Improved volumes have tightened the supply of vessels, enabling owners to regain some of the recent lost ground. The Middle East Gulf sector saw rates flat in the first half of the week, then progressive rises midweek with rates for 270,000mt to China jumping from WS50 to WS60 – and then mid WS60s. They now appear for the time being to have settled around WS65-67 region. Rates for 280,000mt to USG via the cape/cape route are now assessed five points higher than a week ago at WS36. In West Africa rates recovered 12 points to WS 64/65 level. In the Gulf of Mexico, although there has been limited activity, rates for 270,000mt USG/China rates are now assessed at just over $6.5m, up about $750k.
Rates in this sector in the West remained flat as 130,000mt Nigeria/UKCont are still at WS72 and 135,000mt Black Sea/Med at WS73. In the 140,000mt Middle East/Med market, rates have eased a further 4 points and now rest around WS32.
There was more downward pressure on this sector. In the 80,000mt Ceyhan/Med route, rates slipped another eight points to WS80. In Northern Europe, 80,000mt Cross-North Sea lost another 15 points to WS92.5 and 100,000mt Baltic/UKC is now at WS75, 18 points lower than last week. Across the Atlantic yet more pain for owners as rates for 70,000mt Carib/USG were weakened by another 15 points to WS75. The market for 70,000mt USG/ARA is down around 13 points at WS72.5-75 level.

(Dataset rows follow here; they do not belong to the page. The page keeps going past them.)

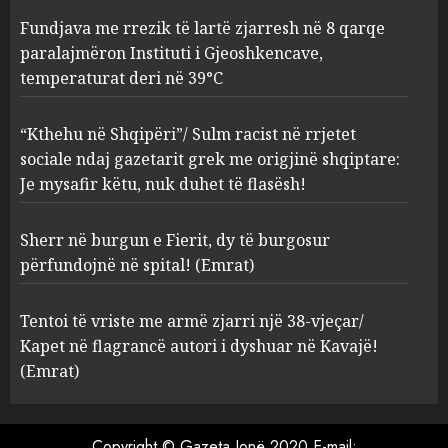
AUGUST 8, 2026
Fundjava me rrezik të lartë zjarresh në 8 qarqe
paralajmëron Instituti i Gjeoshkencave,
“Kthehu në Shqipëri”/ Sulm
temperaturat deri në 39°C
racist në rrjetet sociale ndaj
gazetarit grek me origjinë
shqiptare: Je mysafir këtu,
“Kthehu në Shqipëri”/ Sulm racist në rrjetet
nuk duhet të flasësh!
3
sociale ndaj gazetarit grek me origjinë shqiptare:
AUGUST 8, 2026
Je mysafir këtu, nuk duhet të flasësh!
Sherr në burgun e Fierit, dy të
Sherr në burgun e Fierit, dy të burgosur
burgosur përfundojnë në
spital! (Emrat)
përfundojnë në spital! (Emrat)
AUGUST 8, 2026
4
Tentoi të vriste me armë zjarri një 38-vjeçar/
Kapet në flagrancë autori i dyshuar në Kavajë!
Tentoi të vriste me armë
(Emrat)
zjarri një 38-vjeçar/ Kapet në
flagrancë autori i dyshuar në
Kavajë! (Emrat)
Copyright © Gazeta Jonë 2020 E-mail: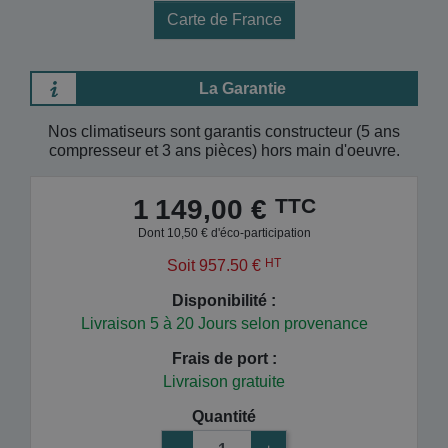
Carte de France
La Garantie
Nos climatiseurs sont garantis constructeur (5 ans
compresseur et 3 ans pièces) hors main d'oeuvre.
TTC
1 149,00 €
Dont 10,50 € d'éco-participation
HT
Soit 957.50 €
Disponibilité :
Livraison 5 à 20 Jours selon provenance
Frais de port :
Livraison gratuite
Quantité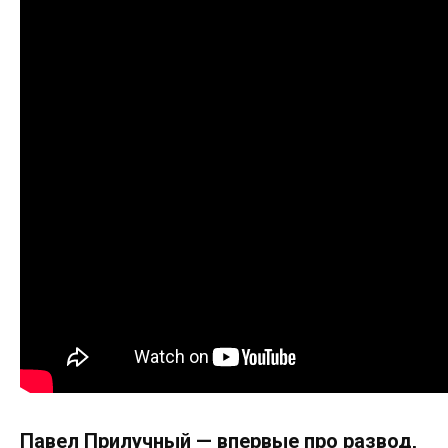
Павел Прилучный — впервые про развод,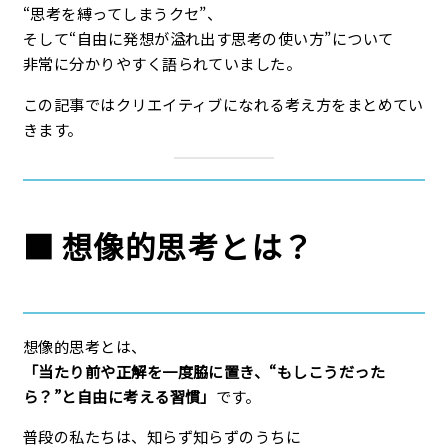
“思考を縛ってしまうクセ”、
そして“自由に発想が溢れ出す思考の使い方”について
非常に分かりやすく語られていました。
この記事ではクリエイティブになれる考え方をまとめてい
きます。
■
想像的思考とは？
想像的思考とは、
「当たり前や正解を一度脇に置き、“もしこうだった
ら？”と自由に考える習慣」
です。
普段の私たちは、知らず知らずのうちに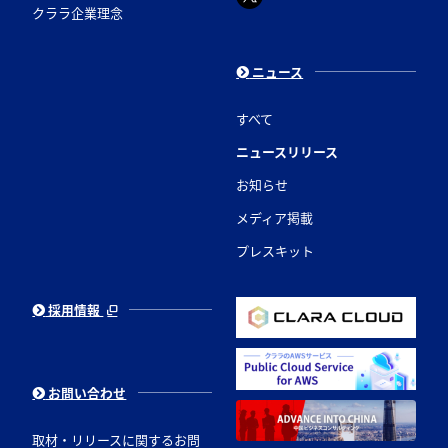
クララ企業理念
ニュース
すべて
ニュースリリース
お知らせ
メディア掲載
プレスキット
採用情報
お問い合わせ
取材・リリースに関するお問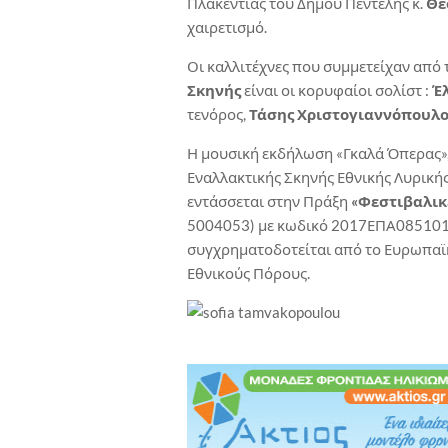
Πλακεντίας του Δήμου Πεντέλης κ.
Θε
χαιρετισμό.
Οι καλλιτέχνες που συμμετείχαν από 
Σκηνής
είναι οι κορυφαίοι σολίστ :
Έλ
τενόρος,
Τάσης Χριστογιαννόπουλο
Η μουσική εκδήλωση «Γκαλά Όπερας»,
Εναλλακτικής Σκηνής Εθνικής Λυρικής
εντάσσεται στην Πράξη
«Φεστιβαλικ
5004053) με κωδικό 2017ΕΠΑ08510107
συγχρηματοδοτείται από το Ευρωπαϊκ
Εθνικούς Πόρους.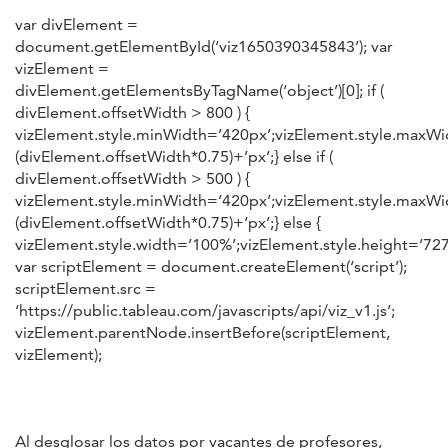
var divElement =
document.getElementById(‘viz1650390345843’); var
vizElement =
divElement.getElementsByTagName(‘object’)[0]; if (
divElement.offsetWidth > 800 ) {
vizElement.style.minWidth=’420px’;vizElement.style.maxWi
(divElement.offsetWidth*0.75)+’px’;} else if (
divElement.offsetWidth > 500 ) {
vizElement.style.minWidth=’420px’;vizElement.style.maxWi
(divElement.offsetWidth*0.75)+’px’;} else {
vizElement.style.width=’100%’;vizElement.style.height=’727
var scriptElement = document.createElement(‘script’);
scriptElement.src =
‘https://public.tableau.com/javascripts/api/viz_v1.js’;
vizElement.parentNode.insertBefore(scriptElement,
vizElement);
Al desglosar los datos por vacantes de profesores,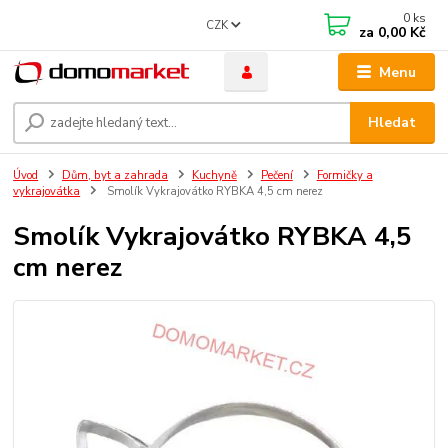
0
ks
CZK
za
0,00 Kč
Menu
Hledat
Úvod
Dům, byt a zahrada
Kuchyně
Pečení
Formičky a
vykrajovátka
Smolík Vykrajovátko RYBKA 4,5 cm nerez
Smolík Vykrajovátko RYBKA 4,5
cm nerez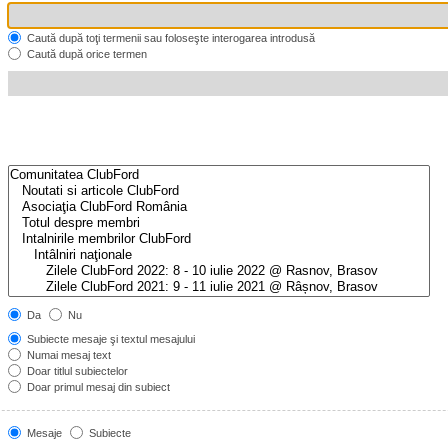
Caută după toţi termenii sau foloseşte interogarea introdusă
Caută după orice termen
Da
Nu
Subiecte mesaje şi textul mesajului
Numai mesaj text
Doar titlul subiectelor
Doar primul mesaj din subiect
Mesaje
Subiecte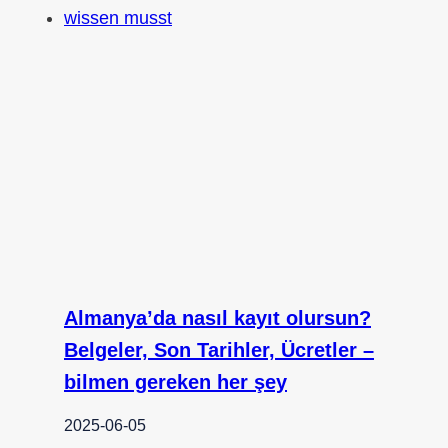
Almanya’da nasıl kayıt olursun?
Belgeler, Son Tarihler, Ücretler –
bilmen gereken her şey
2025-06-05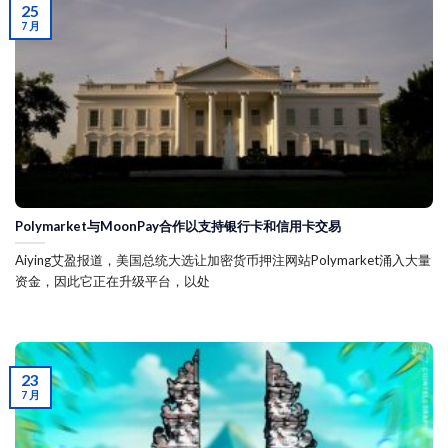
25
7 月
Polymarket与MoonPay合作以支持银行卡和信用卡交易
Aiying艾盈报道，美国总统大选让加密货币押注网站Polymarket涌入大量
资金，因此它正在升级平台，以处
23
7 月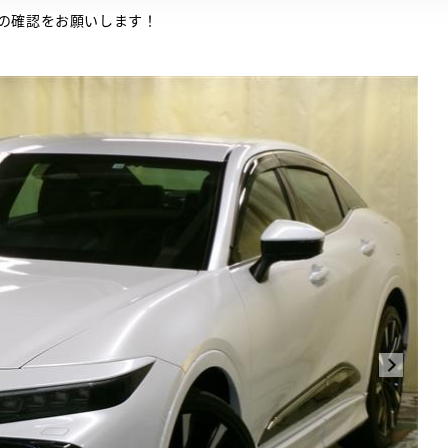
の確認をお願いします！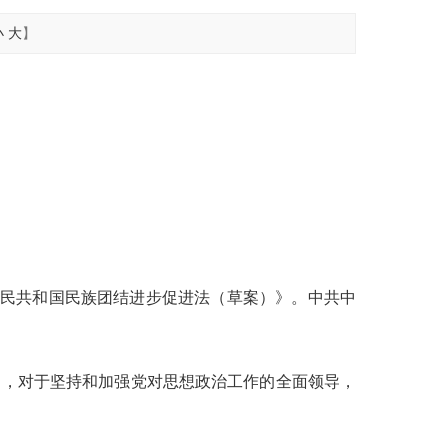
小
大
】
华人民共和国民族团结进步促进法（草案）》。中共中
》，对于坚持和加强党对思想政治工作的全面领导，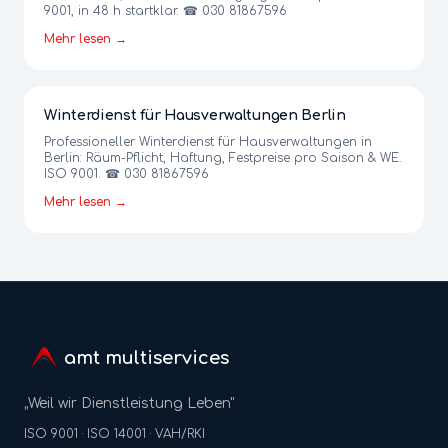
9001, in 48 h startklar. ☎ 030 81867596
Mehr lesen →
Winterdienst für Hausverwaltungen Berlin
Professioneller Winterdienst für Hausverwaltungen in
Berlin: Räum-Pflicht, Haftung, Festpreise pro Saison & WE.
ISO 9001. ☎ 030 81867596
Mehr lesen →
amt multiservices
„Weil wir Dienstleistung Leben"
ISO 9001 · ISO 14001 · VAH/RKI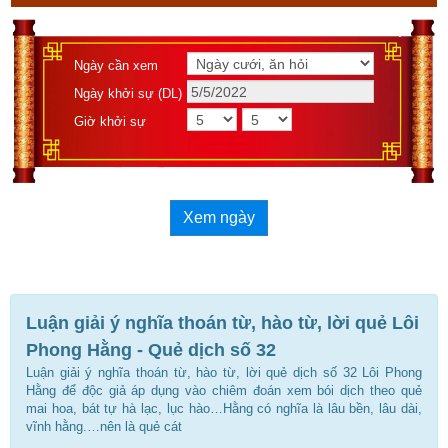
Ngày cần xem
Ngày khởi sự (DL)
Giờ khởi sự
Xem ngày
Luận giải ý nghĩa thoán từ, hào từ, lời quẻ Lôi
Phong Hằng - Quẻ dịch số 32
Luận giải ý nghĩa thoán từ, hào từ, lời quẻ dịch số 32 Lôi Phong
Hằng để độc giả áp dụng vào chiêm đoán xem bói dịch theo quẻ
mai hoa, bát tự hà lạc, lục hào…Hằng có nghĩa là lâu bền, lâu dài,
vĩnh hằng.…nên là quẻ cát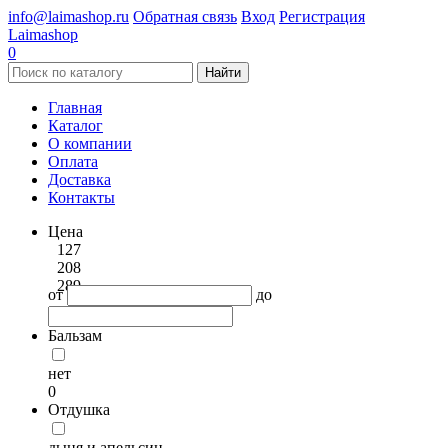
info@laimashop.ru
Обратная связь
Вход
Регистрация
Laimashop
0
Найти
Главная
Каталог
О компании
Оплата
Доставка
Контакты
Цена
127
208
289
от
до
Бальзам
нет
0
Отдушка
дыня и апельсин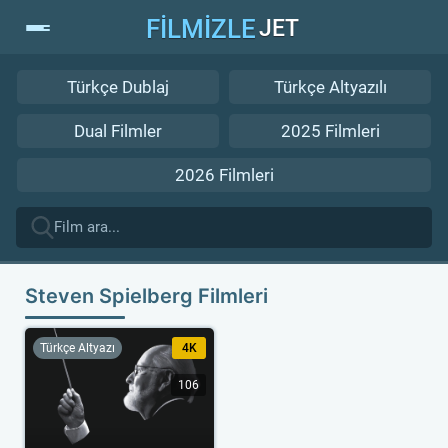
FİLMİZLE
JET
Türkçe Dublaj
Türkçe Altyazılı
Dual Filmler
2025 Filmleri
2026 Filmleri
Steven Spielberg Filmleri
Türkçe Altyazı
4K
106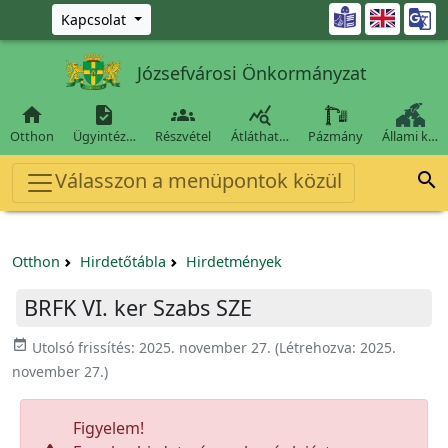
Ugrás a fő tartalomra

Kapcsolat
Józsefvárosi Önkormányzat




Otthon
Ügyintéz…
Részvétel
Átláthat…
Pázmány
Állami k…
Válasszon a menüpontok közül

Otthon
Hirdetőtábla
Hirdetmények
BRFK VI. ker Szabs SZE
event_available
Utolsó frissítés:
2025. november 27.
(Létrehozva:
2025.
november 27.
)
Figyelem!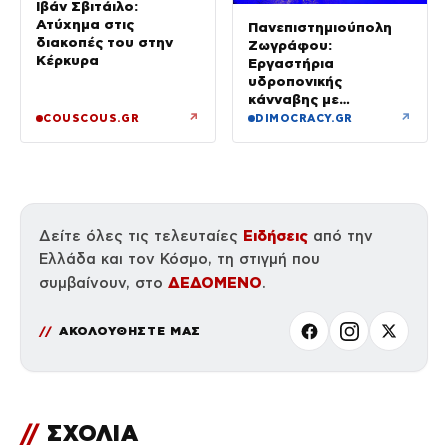
Ιβάν Σβιτάιλο:
Ατύχημα στις
Πανεπιστημιούπολη
διακοπές του στην
Ζωγράφου:
Κέρκυρα
Εργαστήρια
υδροπονικής
κάνναβης με
προσδοκώμενο
↗
↗
COUSCOUS.GR
DIMOCRACY.GR
όφελος άνω των
90.000 ευρώ –
Χειροπέδες σε τρία
άτομα
Ειδήσεις
Δείτε όλες τις τελευταίες
από την
Ελλάδα και τον Κόσμο, τη στιγμή που
ΔΕΔΟΜΕΝΟ
συμβαίνουν, στο
.
ΑΚΟΛΟΥΘΗΣΤΕ ΜΑΣ
//
ΣΧΟΛΙΑ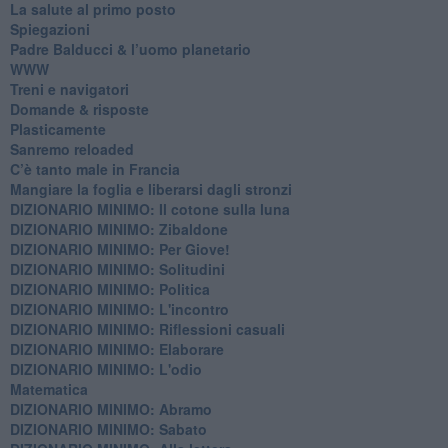
​La salute al primo posto
Spiegazioni
Padre Balducci & l’uomo planetario
WWW
​Treni e navigatori
​Domande & risposte
​Plasticamente
Sanremo reloaded
C’è tanto male in Francia
​Mangiare la foglia e liberarsi dagli stronzi
DIZIONARIO MINIMO: Il cotone sulla luna
DIZIONARIO MINIMO: Zibaldone
DIZIONARIO MINIMO: Per Giove!
DIZIONARIO MINIMO: Solitudini
DIZIONARIO MINIMO: Politica
DIZIONARIO MINIMO: L'incontro
DIZIONARIO MINIMO: Riflessioni casuali
DIZIONARIO MINIMO: Elaborare
DIZIONARIO MINIMO: L'odio
​Matematica
DIZIONARIO MINIMO: Abramo
DIZIONARIO MINIMO: Sabato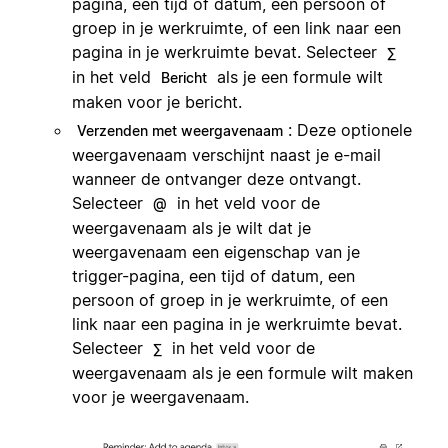
pagina, een tijd of datum, een persoon of
groep in je werkruimte, of een link naar een
pagina in je werkruimte bevat. Selecteer
∑
in het veld
als je een formule wilt
Bericht
maken voor je bericht.
: Deze optionele
Verzenden met weergavenaam
weergavenaam verschijnt naast je e-mail
wanneer de ontvanger deze ontvangt.
Selecteer
in het veld voor de
@
weergavenaam als je wilt dat je
weergavenaam een eigenschap van je
trigger-pagina, een tijd of datum, een
persoon of groep in je werkruimte, of een
link naar een pagina in je werkruimte bevat.
Selecteer
in het veld voor de
∑
weergavenaam als je een formule wilt maken
voor je weergavenaam.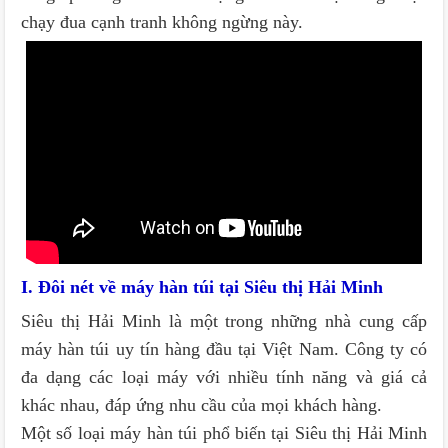
chạy đua cạnh tranh không ngừng này.
I. Đôi nét về máy hàn túi tại Siêu thị Hải Minh
Siêu thị Hải Minh là một trong những nhà cung cấp
máy hàn túi uy tín hàng đầu tại Việt Nam. Công ty có
đa dạng các loại máy với nhiều tính năng và giá cả
khác nhau, đáp ứng nhu cầu của mọi khách hàng.
Một số loại máy hàn túi phổ biến tại Siêu thị Hải Minh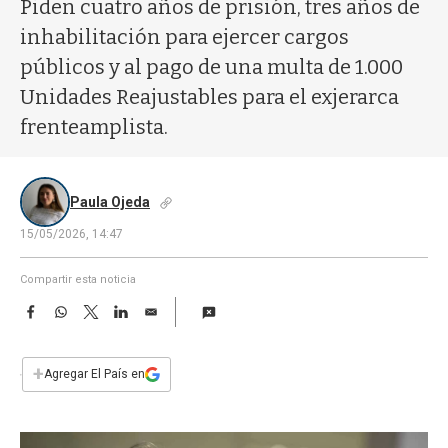
a
Piden cuatro años de prisión, tres años de
inhabilitación para ejercer cargos
públicos y al pago de una multa de 1.000
Unidades Reajustables para el exjerarca
frenteamplista.
Paula Ojeda
15/05/2026, 14:47
Compartir esta noticia
F
W
T
L
E
a
h
w
i
m
c
a
i
n
a
e
t
t
k
i
+
Agregar El País en
b
s
t
e
l
o
A
e
d
o
p
r
I
k
p
n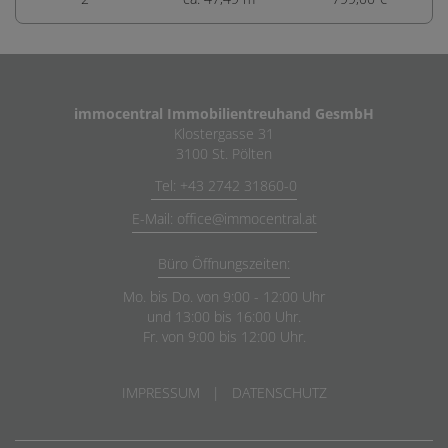
immocentral Immobilientreuhand GesmbH
Klostergasse 31
3100 St. Pölten
Tel: +43 2742 31860-0
E-Mail: office@immocentral.at
Büro Öffnungszeiten:
Mo. bis Do. von 9:00 - 12:00 Uhr
und 13:00 bis 16:00 Uhr.
Fr. von 9:00 bis 12:00 Uhr.
IMPRESSUM
|
DATENSCHUTZ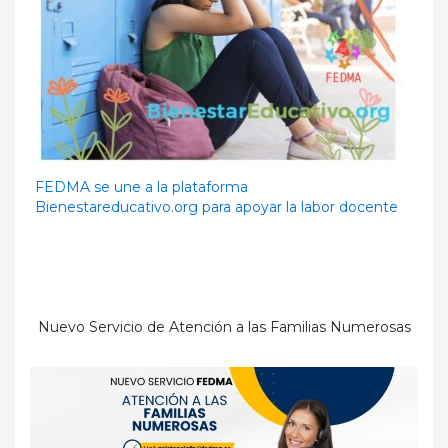
FEDMA se une a la plataforma
Bienestareducativo.org para apoyar la labor docente
Nuevo Servicio de Atención a las Familias Numerosas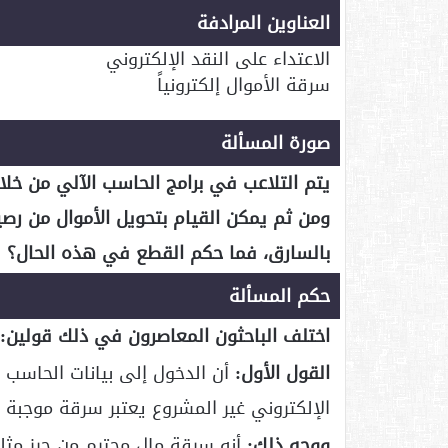
العناوين المرادفة
الاعتداء على النقد الإلكتروني
سرقة الأموال إلكترونياً
صورة المسألة
يتم التلاعب في برامج الحاسب الآلي من خلا
ومن ثم يمكن القيام بتحويل الأموال من رص
بالسارق، فما حكم القطع في هذه الحال؟
حكم المسألة
اختلف الباحثون المعاصرون في ذلك قولين:
القول الأول:
أن الدخول إلى بيانات الحاسب ا
الإلكتروني غير المشروع يعتبر سرقة موجبة 
ووجه ذلك:
أنه سرقة مال محترم من حرز مثله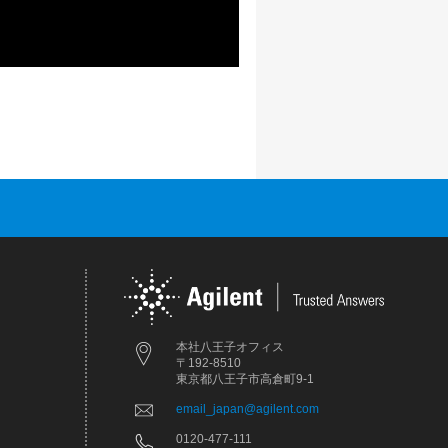
本社八王子オフィス
〒192-8510
東京都八王子市高倉町9-1
email_japan@agilent.com
0120-477-111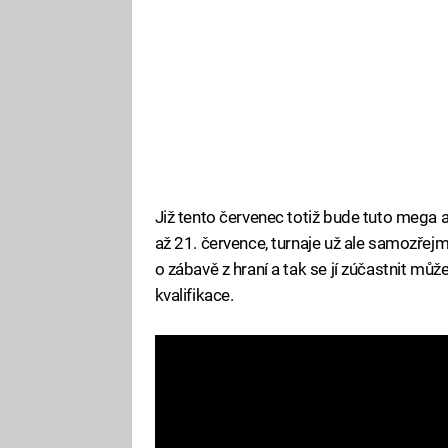
Již tento červenec totiž bude tuto mega a
až 21. července, turnaje už ale samozřej
o zábavě z hraní a tak se jí zúčastnit mů
kvalifikace.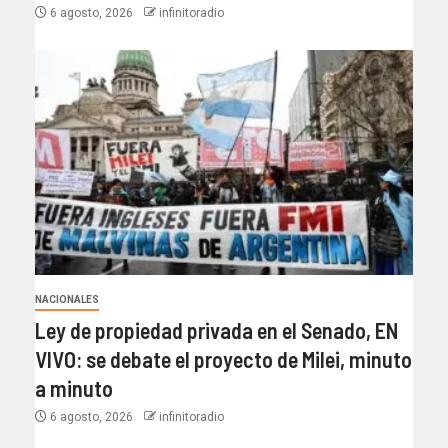
6 agosto, 2026
infinitoradio
NACIONALES
Ley de propiedad privada en el Senado, EN
VIVO: se debate el proyecto de Milei, minuto
a minuto
6 agosto, 2026
infinitoradio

Overall it was another slow week in the Middle East Gulf, although levels appear to be stabilising with rates for 75,000 mt to Japan hovering around WS115/120 region. Likewise, the status quo is being maintained on the LR1s with rates assessed close to WS130 level for Japan discharge. Owners plying the 37,000mt UKC to USAC trade saw a good volume of enquiry. Rates recovered from low WS100s to WS140, which was agreed by Exxon on Torm tonnage. Brokers feel there is potential for further improvement here. It was a similar story in the 38,000mt backhaul trade from US Gulf to UKC, which saw a flurry of activity at end of last week ahead of the Memorial Day holiday in the USA. This led rates to firm from WS80 a week ago and the momentum was maintained with rates now sitting in the mid WS90s. The 30,000mt clean cross-Med trade continued to firm, gaining over 20 points a week ago. Levels were broadly maintained with west Med loading now paying in the low/mid WS150s with a Skikda load covered at WS 152.5. Cargoes loading in the east Med were fixed as high as WS 172.5/175, with Black Sea load paying around WS185.